How to complete this task: Count up the lines below that include the string "Lahnstein" and report the number by itself.

Collected data:

# # #

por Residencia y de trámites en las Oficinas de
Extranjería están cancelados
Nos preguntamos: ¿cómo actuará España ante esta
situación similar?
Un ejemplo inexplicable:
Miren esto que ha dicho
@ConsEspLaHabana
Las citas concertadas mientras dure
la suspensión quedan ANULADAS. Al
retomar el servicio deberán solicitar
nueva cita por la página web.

# # #

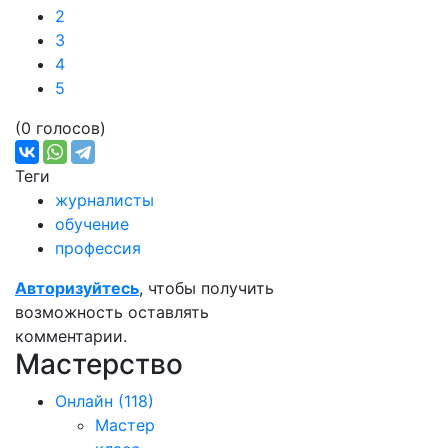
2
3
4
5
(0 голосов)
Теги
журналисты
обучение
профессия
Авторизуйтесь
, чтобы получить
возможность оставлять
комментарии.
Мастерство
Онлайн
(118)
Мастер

# # #

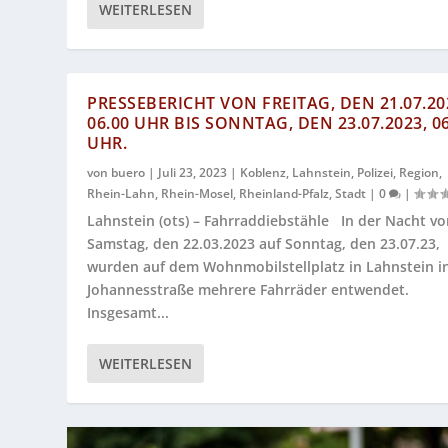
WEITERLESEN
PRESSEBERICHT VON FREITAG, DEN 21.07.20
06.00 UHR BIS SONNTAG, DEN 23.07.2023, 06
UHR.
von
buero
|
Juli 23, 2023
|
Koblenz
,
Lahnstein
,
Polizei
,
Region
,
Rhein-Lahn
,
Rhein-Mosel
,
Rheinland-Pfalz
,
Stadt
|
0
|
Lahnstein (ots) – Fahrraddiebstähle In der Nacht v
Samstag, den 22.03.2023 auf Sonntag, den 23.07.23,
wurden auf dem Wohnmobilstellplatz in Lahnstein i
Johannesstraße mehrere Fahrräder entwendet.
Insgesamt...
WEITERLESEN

# # #

Output for this exercise: 3